Ее рука погладила живот. Там рос ее ребенок, ее и Чейза. Ребенок! Господи, она собиралась произвести на свет новую жизнь. У нее снова будет семья, не тронутая смертью, ложью и отчаянием. По ее щекам покатились слезы, но это были слезы счастья.
* * *
Чейз нахмурился, глядя на плотно закрытую дверь ванной. Сколько еще ему ждать? На одном из тестов было написано, что ответ будет через минуту, но Эмма, возможно, воспользовалась другим, который давал ответ, когда ему будет угодно. Не в силах справиться с собой, он постучал в дверь.
– Эмма? Помощь нужна? – Он поморщился от нелепости фразы. – Чай и крекеры готовы. – Хотя чай наверняка уже совсем остыл, а крекеры засохли. – Эмма, я вхожу.
Она сидела в той же позе, только завернутая в полотенце. Чейз не понял, хорошо это или нет. Она слабо махнула рукой в сторону раковины:
– Взгляни.
Оказывается, она использовала все тесты.
– Неудивительно, что это заняло столько времени. Сколько воды ты выпила, чтобы пройти их все?
– Как верблюд плюс еще пара галлонов.
– Ну и что тут у нас? – Он осмотрел шеренгу тестов и застыл. – Некоторые говорят, что ты беременна.
– Все так говорят.
– Все?
До этого момента он отказывался верить в это, считал себя непричастным к этому. Он убедил себя, что Эмма просто ошиблась и тест все исправит. Теперь можно было паниковать.
– Все? – повторил он.
– Каждый. Но я бы предпочла обсуждать это одетой, – сказала Эмма убийственно вежливо и встала. – Если ты не возражаешь.
Его мозг автоматически обработал информацию.
– Можешь одеть свое платье, хоть оно и мятое, или я дам тебе футболку и шорты.
– Спасибо, в футболке будет удобнее.
Он вышел из ванной, она последовала за ним. Все еще двигаясь на автопилоте – господи, ребенок! – он вытащил из ящика одежду и положил ее на кровать, взглянув на Эмму. Она была бледна, но совсем не так убита новостью, как он.
– Нам надо поговорить, – заявил он.
– Если честно, я бы сейчас поехала домой. Может, мы встретимся через пару дней? Так у нас будет время переварить все это.
Переварить? Он уже переварил все, что нужно. У него было две проблемы: беременность Эммы и ее папочка. С другой стороны, спорить с ней, когда ей плохо, он не хотел. Ситуацию все равно контролировал он: без него она домой не доберется, и уж точно он не отпустит ее, не накормив ее и ребенка. Он провел рукой по волосам. Вот черт!

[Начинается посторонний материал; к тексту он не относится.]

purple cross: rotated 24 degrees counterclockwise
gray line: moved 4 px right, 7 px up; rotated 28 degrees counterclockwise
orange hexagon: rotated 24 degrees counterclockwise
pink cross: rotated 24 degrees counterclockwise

– Одевайся, милая, а я приготовлю свежий завтрак.
– Спасибо, мне начинает хотеться есть.
– Если ты правда голодна, я открыл бобы, – сказал он, когда она присоединилась к нему, – или я могу снова приготовить омлет, если хочешь.
– Снова?
– Я приготовил немного утром.
– Бобы – это здорово. – Она улыбнулась. – А фруктов у тебя нет?

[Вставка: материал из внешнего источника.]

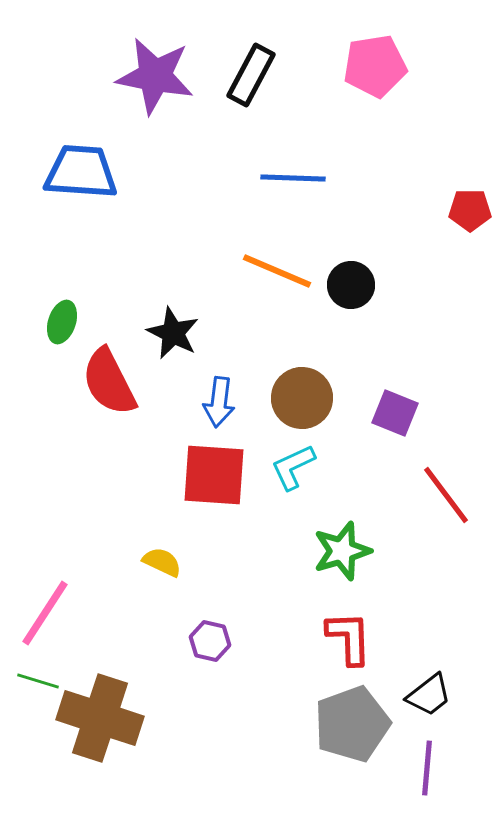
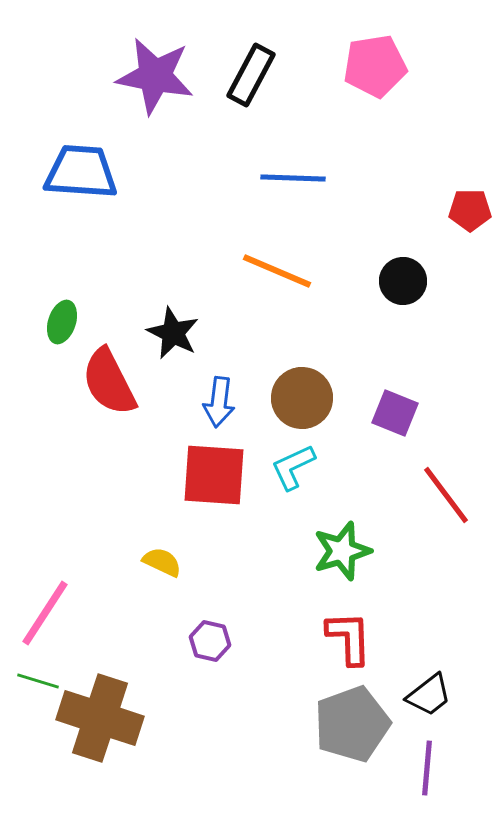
black circle: moved 52 px right, 4 px up
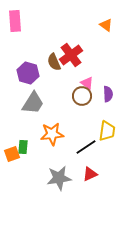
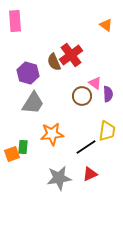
pink triangle: moved 8 px right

Как хорошо, что он подумал о фруктах как о необходимых продуктах!
– В холодильнике.
Она достала апельсин, киви и виноград, разложила завтрак по тарелкам, сервировала стол, двигаясь непринужденно, восхищая Чейза.
– Как ты это делаешь? – спросил он.
Она улыбнулась шире:
– Сказываются годы практики. Я развлекала клиентов отца, а моя мать… – она запнулась, – была художницей. Думаю, я унаследовала ее чувство цвета и пространства.
– Ты рисуешь?
Эмма села и указала ему на стул на противоположном конце стола.

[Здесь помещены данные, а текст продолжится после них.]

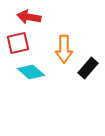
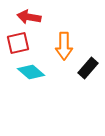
orange arrow: moved 3 px up
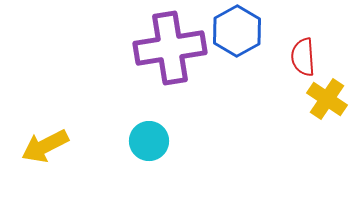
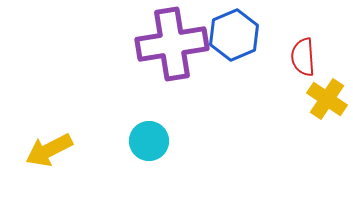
blue hexagon: moved 3 px left, 4 px down; rotated 6 degrees clockwise
purple cross: moved 2 px right, 4 px up
yellow arrow: moved 4 px right, 4 px down
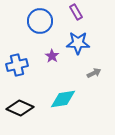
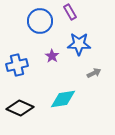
purple rectangle: moved 6 px left
blue star: moved 1 px right, 1 px down
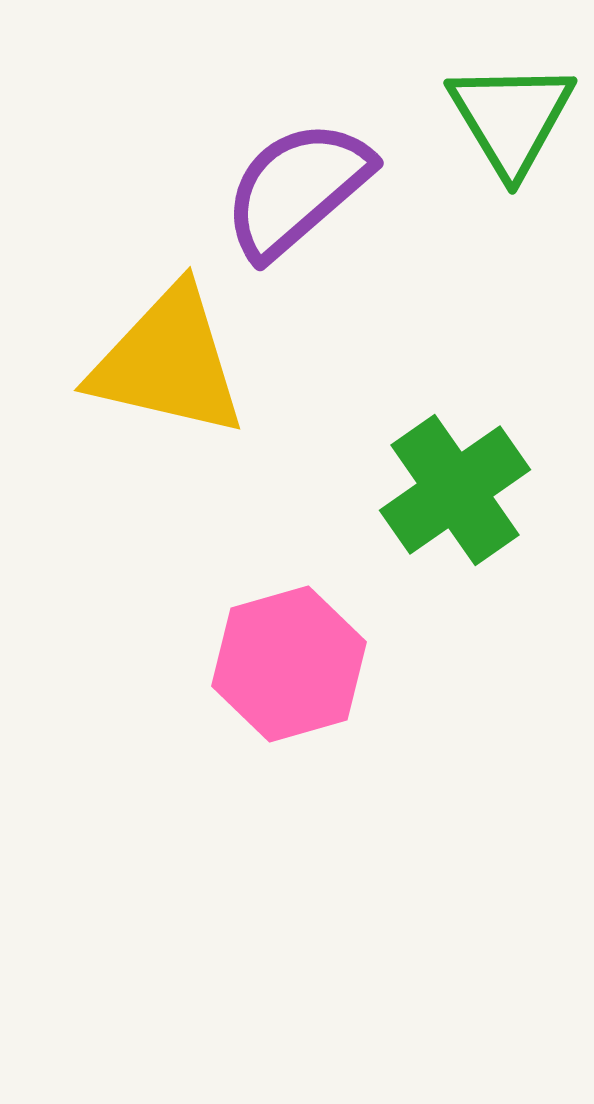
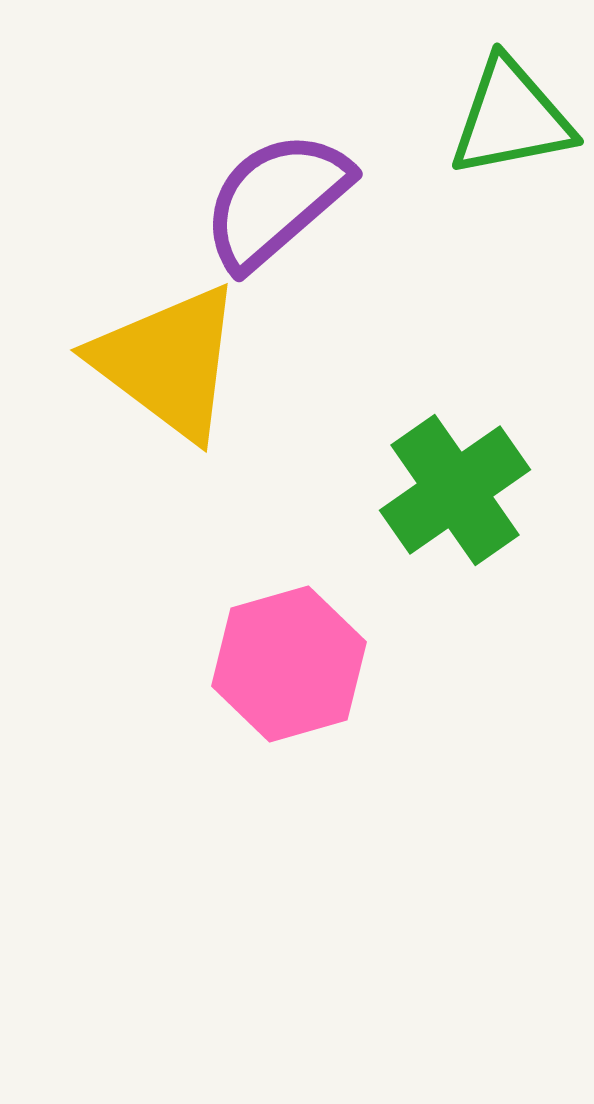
green triangle: rotated 50 degrees clockwise
purple semicircle: moved 21 px left, 11 px down
yellow triangle: rotated 24 degrees clockwise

– Как сказать. – Она положила салфетку на колени. Даже завтракая всухомятку в чужом доме, она не забывала о манерах. – Мне повезет, если я смогу нарисовать прямую линию.
– Но тебе хотелось бы уметь рисовать, – предположил он.
Она откусила кусочек крекера.
– Ты прав.
– Может быть, наш ребенок унаследует ее способности.
– Будем надеяться, что он или она больше ничего не унаследует, – пробормотала она.
Он прищурился и отметил, что надо будет узнать побольше о покойной жене Рональда. Он смутно припоминал какой-то скандал; это было, наверное, когда он уже переехал к отцу – его мать вращалась в других кругах и вряд ли могла говорить ему об этом.
– У меня тоже есть определенные особенности, которые мне не хотелось бы передавать своему сыну или дочери. – Он помолчал и спросил: – Значит, ты оставишь ребенка?
– Я оставлю и выращу ребенка… – Она закусила губу. – Я не смогла бы… не смогла бы отдать своего ребенка.
– Нашего ребенка. – Ему хотелось бы найти менее неуклюжий способ подвести разговор к следующему вопросу. – Ты сказала, что я отец.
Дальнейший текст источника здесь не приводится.